Одним из собеседников Тургенева во время этих встреч был Н. С. Русанов. В своих воспоминаниях он приводит очень интересный разговор с Тургеневым. На вопрос: "...не думаете ли вы, что у нас на носу революция?" Тургенев ответил: "Россия далеко не так близка к революции <...> пока нет общего могучего течения, в котором сливались бы отдельные оппозиционные ручьи, о революции, мне кажется, рановато говорить..."1
Это очень важное высказывание Тургенева. И оно дает нам, основание считать, что его скептицизм по отношению к революции не отрицал ее возможности вообще, а лишь возможности в ближайшее время.
С прежним презрением наблюдает Тургенев за представителями "высшего света". Со злой иронией и сарказмом рассказал он о них Полине Виардо в одном из недавно ставших известных нам писем от 1 апреля 1880 года. "Иван Тургенев введен в высший свет, - писал он в нем. - Аристократические обеды! <...>
У княгини Воронцовой. Она - бывшая красавица, некогда известная множеством своих похождений. Он - носитель громкого имени, изрядный глупец. Дом великолепен! Бесподобный - работы Лоуренса - портрет деда - русского посла в Лондоне во время революции <...> Княгиня Воронцова теперь похожа на старую цыганку. Злобные диатрибы против современных русских девушек; у всех у них на лбу клеймо отвержения и разврата. На следующий день - у меня депутация из трех девушек с простодушнейшим и чистосердечнейшим видом. Никакого клейма! Высшее общество ничего не смыслит в том, что творится под ним и вокруг него"1.
1 (Цит. по ст. И. С. Зильберштейна "Тургенев. Находки последних лет", - "Литературная газета", 1972, № 25, с. 7)
9 мая Тургенев был избран депутатом от Литературного фонда на Пушкинские торжества в Москве, в связи с предстоявшим открытием памятника великому русскому поэту.
Это было огромное событие в русской общественной жизни конца прошлого века, событие, к которому вся передовая русская интеллигенция готовилась очень серьезно.
Живейшее участие в подготовке к Пушкинскому празднеству принял и Тургенев.
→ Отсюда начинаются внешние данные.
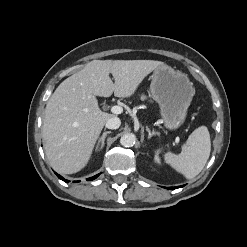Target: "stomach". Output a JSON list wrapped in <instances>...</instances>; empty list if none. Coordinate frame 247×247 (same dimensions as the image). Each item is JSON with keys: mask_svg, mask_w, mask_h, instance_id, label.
Segmentation results:
<instances>
[{"mask_svg": "<svg viewBox=\"0 0 247 247\" xmlns=\"http://www.w3.org/2000/svg\"><path fill=\"white\" fill-rule=\"evenodd\" d=\"M150 91L160 107L165 126L172 130L180 127L195 93L188 76L162 64L153 72Z\"/></svg>", "mask_w": 247, "mask_h": 247, "instance_id": "1", "label": "stomach"}]
</instances>
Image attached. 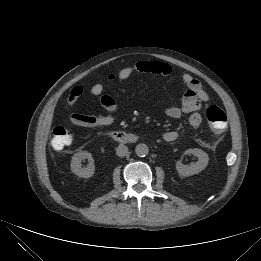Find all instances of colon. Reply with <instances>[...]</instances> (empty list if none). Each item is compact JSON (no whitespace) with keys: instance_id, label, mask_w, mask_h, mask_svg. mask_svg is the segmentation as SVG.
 Listing matches in <instances>:
<instances>
[{"instance_id":"5ec220e1","label":"colon","mask_w":261,"mask_h":261,"mask_svg":"<svg viewBox=\"0 0 261 261\" xmlns=\"http://www.w3.org/2000/svg\"><path fill=\"white\" fill-rule=\"evenodd\" d=\"M205 118L215 134H222L227 126V117L224 111L216 105H209L204 111ZM73 133L63 126L53 129L51 145L54 149L61 150L73 142Z\"/></svg>"}]
</instances>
Он взял на себя часть организационной работы - писал письма, вел переговоры с предполагавшимися участниками.
При этом Иван Сергеевич был очень озабочен тем, чтобы эти торжества не были ничем омрачены. В письме к президенту Общества любителей российской словесности В. П. Гаевскому Тургенев выразил уверенность в том, что "никакие дисгармонии а 1а Катков не придут мешать нам", а "утеснения всякой свободы в речах" будут устранены (П., XII2, 238).
Очень хотел Тургенев и того, "чтобы вся литература единодушно сгруппировалась бы на этом Пушкинском празднике" (П., XII2, 238).
Над речью, с которой Тургенев должен был выступить на открытии памятника Пушкину, он работал в Спасском, где пробыл тогда несколько дней.
Вернувшись в Москву, Тургенев снова был "весь поглощен приготовлениями к празднику", как он об этом сообщал в письме к актрисе М. Г. Савиной, с которой у него установились очень теплые дружеские отношения.
На Пушкинские торжества в Москву прибыли Достоевский, Островский, Писемский, Григорович, А. Майков, И. Аксаков, Плещеев, Полонский и многие другие писатели. Но, как свидетельствует известный общественный деятель и литератор А. Ф. Кони, на торжествах, продолжавшихся три дня, "главным живым героем <...> являлся, по общему признанию, Тургенев"1.
1 (А. Ф. Кони. Воспоминания о писателях. Л., Лениздат, 1965, с. 156)
Утром 18 июня состоялось торжественное открытие памятника Пушкину. На следующий день - на публичном заседании Общества любителей российской словесности Тургенев прочел свою "Речь о Пушкине", которую закончил словами, прославляющими русский народ, словами, обращенными к его будущему, к будущему России.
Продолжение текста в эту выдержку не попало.